Several months ago I bought Cherry Red Shrimp. Don't know what "variety" since the local aquarium shop did not know. But they looked extremely good quality (and the price was extremely high as well). The females were entirely deep red and the male had lots of red coloring. However after most of the females have had a clutch and the shrimpies are half adult size, not a single one has bred true - none of them are entirely red like the mothers. Have I been scammed somehow?


----------



## effox (Apr 21, 2010)

Are they more brown than red? The PFR's I got from a member here all bred true so I haven't experienced this. If they're going brown, they've got a dominant trait of wild in them.
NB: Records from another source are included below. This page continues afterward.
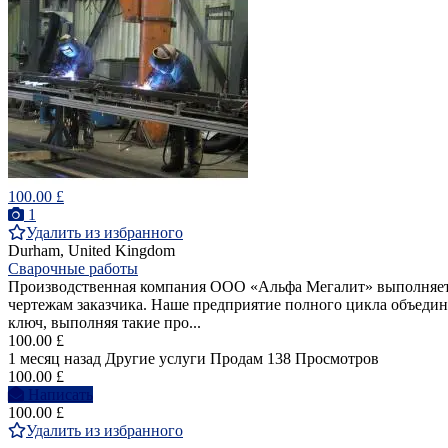
100.00 £
1
Удалить из избранного
Durham, United Kingdom
Сварочные работы
Производственная компания ООО «Альфа Мегалит» выполняет
чертежам заказчика. Наше предприятие полного цикла объеди
ключ, выполняя такие про...
100.00 £
1 месяц назад
Другие услуги
Продам
138 Просмотров
100.00 £
Написать
100.00 £
Удалить из избранного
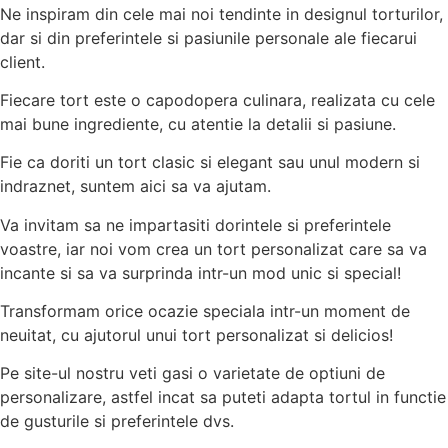
Ne inspiram din cele mai noi tendinte in designul torturilor,
dar si din preferintele si pasiunile personale ale fiecarui
client.
Fiecare tort este o capodopera culinara, realizata cu cele
mai bune ingrediente, cu atentie la detalii si pasiune.
Fie ca doriti un tort clasic si elegant sau unul modern si
indraznet, suntem aici sa va ajutam.
Va invitam sa ne impartasiti dorintele si preferintele
voastre, iar noi vom crea un tort personalizat care sa va
incante si sa va surprinda intr-un mod unic si special!
Transformam orice ocazie speciala intr-un moment de
neuitat, cu ajutorul unui tort personalizat si delicios!
Pe site-ul nostru veti gasi o varietate de optiuni de
personalizare, astfel incat sa puteti adapta tortul in functie
de gusturile si preferintele dvs.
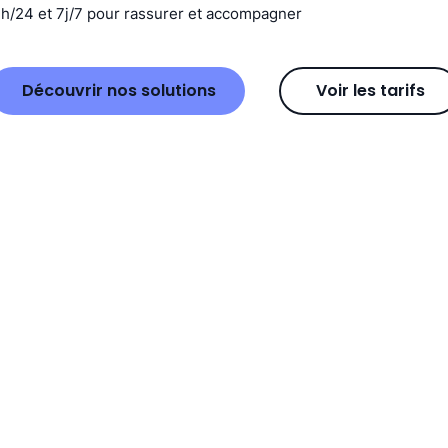
4h/24 et 7j/7 pour rassurer et accompagner
Découvrir nos solutions
Voir les tarifs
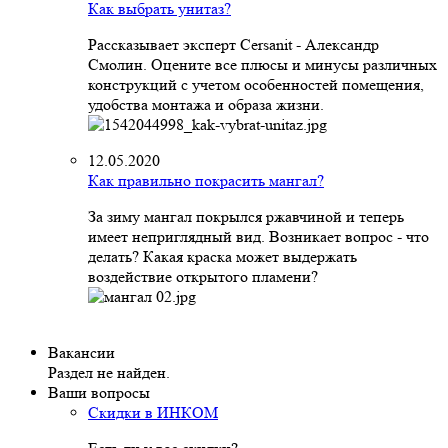
Как выбрать унитаз?
Рассказывает эксперт Cersanit - Александр
Смолин. Оцените все плюсы и минусы различных
конструкций с учетом особенностей помещения,
удобства монтажа и образа жизни.
12.05.2020
Как правильно покрасить мангал?
За зиму мангал покрылся ржавчиной и теперь
имеет неприглядный вид. Возникает вопрос - что
делать? Какая краска может выдержать
воздействие открытого пламени?
Вакансии
Раздел не найден.
Ваши вопросы
Скидки в ИНКОМ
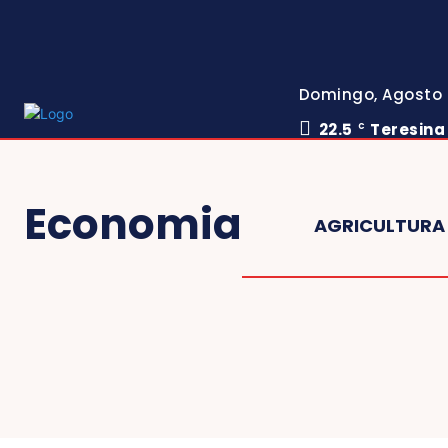
Domingo, Agosto 
22.5
Teresina
C
Economia
AGRICULTURA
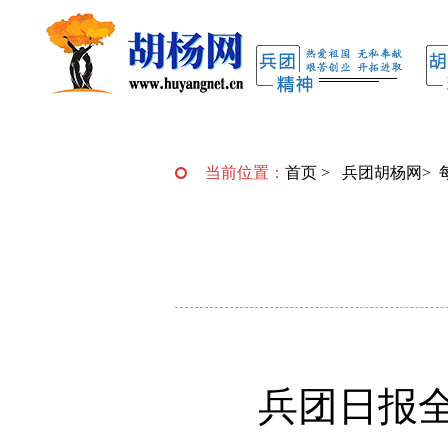
当前位置：
首页
>
兵团胡杨网
>
兵团日报全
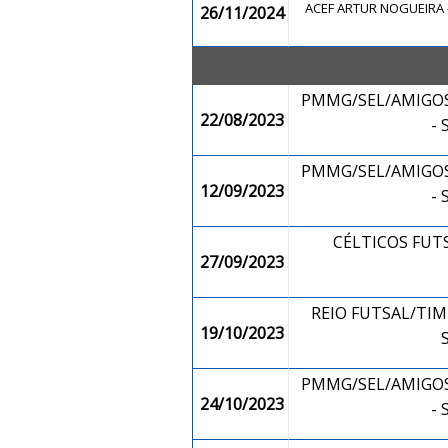
ACEF ARTUR NOGUEIRA 
26/11/2024
PMMG/SEL/AMIGOS
22/08/2023
-
PMMG/SEL/AMIGOS
12/09/2023
-
CÉLTICOS FUTS
27/09/2023
REIO FUTSAL/TIM
19/10/2023
PMMG/SEL/AMIGOS
24/10/2023
-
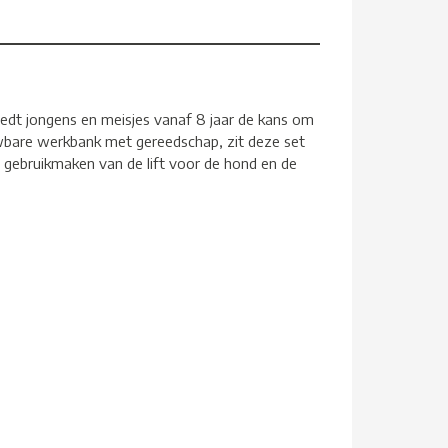
dt jongens en meisjes vanaf 8 jaar de kans om
wbare werkbank met gereedschap, zit deze set
 gebruikmaken van de lift voor de hond en de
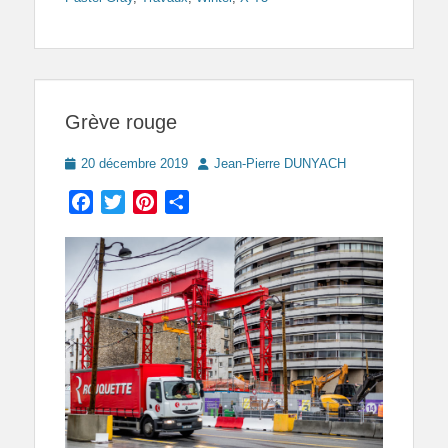
Grève rouge
Posted
Author
20 décembre 2019
Jean-Pierre DUNYACH
on
Facebook
Twitter
Pinterest
Partager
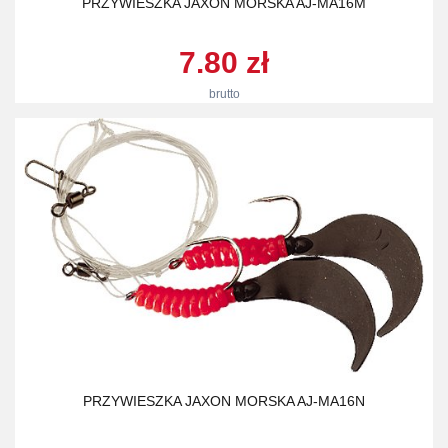
PRZYWIESZKA JAXON MORSKA AJ-MA16M
7.80 zł
brutto
PRZYWIESZKA JAXON MORSKA AJ-MA16N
Sounds like you over paid either way.


----------



## 2wheelsx2 (Apr 21, 2010)

The redness is dependent on diet, water quality (including GH/KH) and a lot of other factors. Natural cherries are not all that red to begin with so if they sold them as cherries and were super red then they had dietary enhancements likely. Unless you bought them as PFR, they didn't do any false advertising. But if you said they were pricey then yeah, you likely overpaid. There are plenty of Cherry Shrimp breeders on BCA.


----------



## cgjedi (Nov 11, 2013)

The ones I paid for didn't change color from when I bought them - only their offspring aren't like the parents. So water quality, diet, etc. isn't changing the parents. The local shop said he got them from a local breeder. There's a missing piece in what's going on somewhere...


----------



## 2wheelsx2 (Apr 21, 2010)

Juvies don't colour up until fully adult, in my experience. I have plenty of clear to brown juvies which turn out to be fully red when adult. Perhaps they are not old enough yet.


----------



## cgjedi (Nov 11, 2013)

that's very helpful info. How many months is it until fully adult?


----------



## 2wheelsx2 (Apr 21, 2010)

I am uncertain as my tank is fully scaped so I rarely see youngsters except caught in the filters. Based on how often I am seeing youngsters I would say at least a couple of months.


----------